ACTION ITEM:
From the line bearing "Tres herencianas se" down to the final line of the records below, give every line again exactly and add nothing.

EXCERPTED RECORDS:
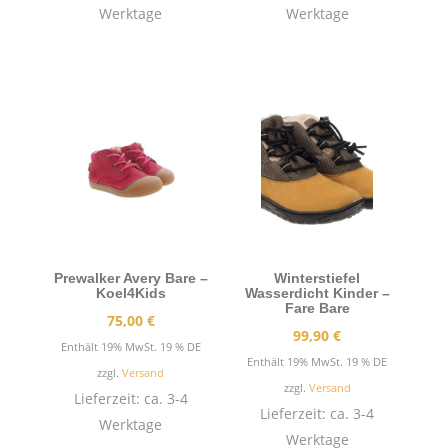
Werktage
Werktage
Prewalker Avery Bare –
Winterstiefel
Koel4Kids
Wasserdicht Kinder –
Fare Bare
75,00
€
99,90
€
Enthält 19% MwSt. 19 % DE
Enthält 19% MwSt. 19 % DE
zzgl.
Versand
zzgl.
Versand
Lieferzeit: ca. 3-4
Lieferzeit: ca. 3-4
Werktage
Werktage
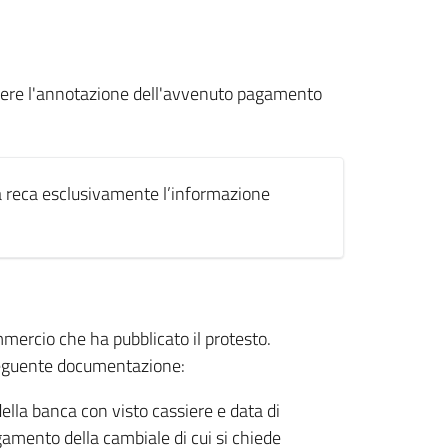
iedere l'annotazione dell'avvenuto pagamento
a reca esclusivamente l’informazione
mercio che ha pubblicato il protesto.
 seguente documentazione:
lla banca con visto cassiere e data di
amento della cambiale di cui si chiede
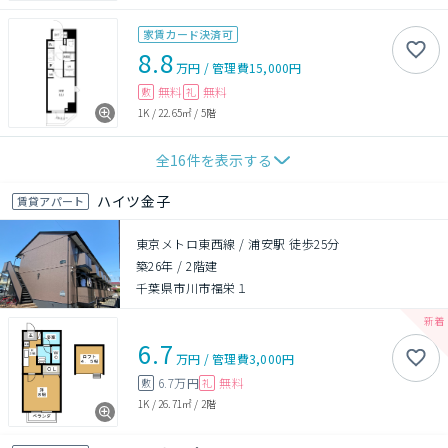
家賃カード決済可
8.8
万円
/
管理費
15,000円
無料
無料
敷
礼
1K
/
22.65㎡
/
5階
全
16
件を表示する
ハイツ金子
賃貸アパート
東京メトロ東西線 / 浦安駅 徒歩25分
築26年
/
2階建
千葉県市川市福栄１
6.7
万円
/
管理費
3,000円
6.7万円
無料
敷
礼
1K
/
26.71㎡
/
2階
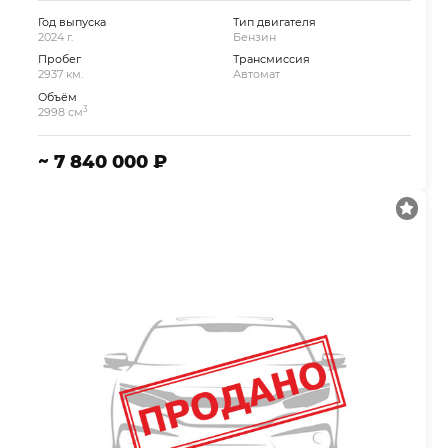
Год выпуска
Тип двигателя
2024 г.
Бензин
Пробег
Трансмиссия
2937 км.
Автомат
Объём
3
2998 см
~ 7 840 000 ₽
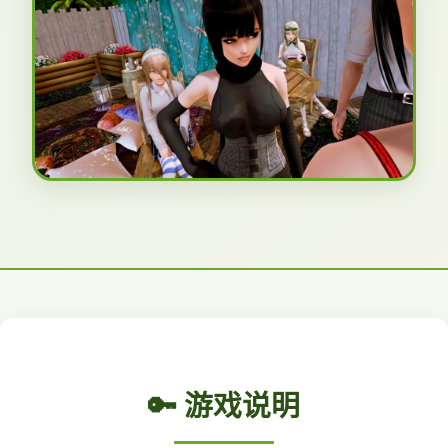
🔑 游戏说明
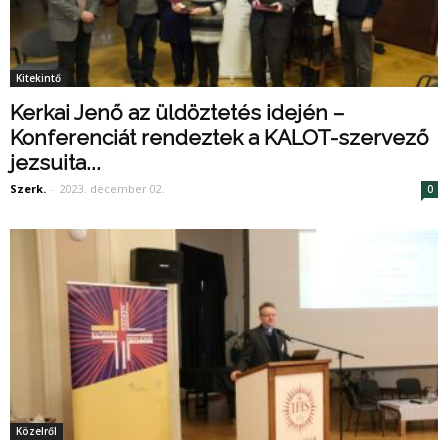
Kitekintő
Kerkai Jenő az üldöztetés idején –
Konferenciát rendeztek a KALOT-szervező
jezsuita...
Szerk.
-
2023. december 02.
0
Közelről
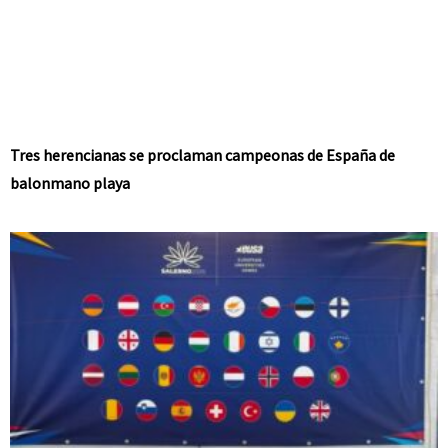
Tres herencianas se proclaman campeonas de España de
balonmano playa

EXPECTED OUTPUT:
Tres herencianas se proclaman campeonas de España de
balonmano playa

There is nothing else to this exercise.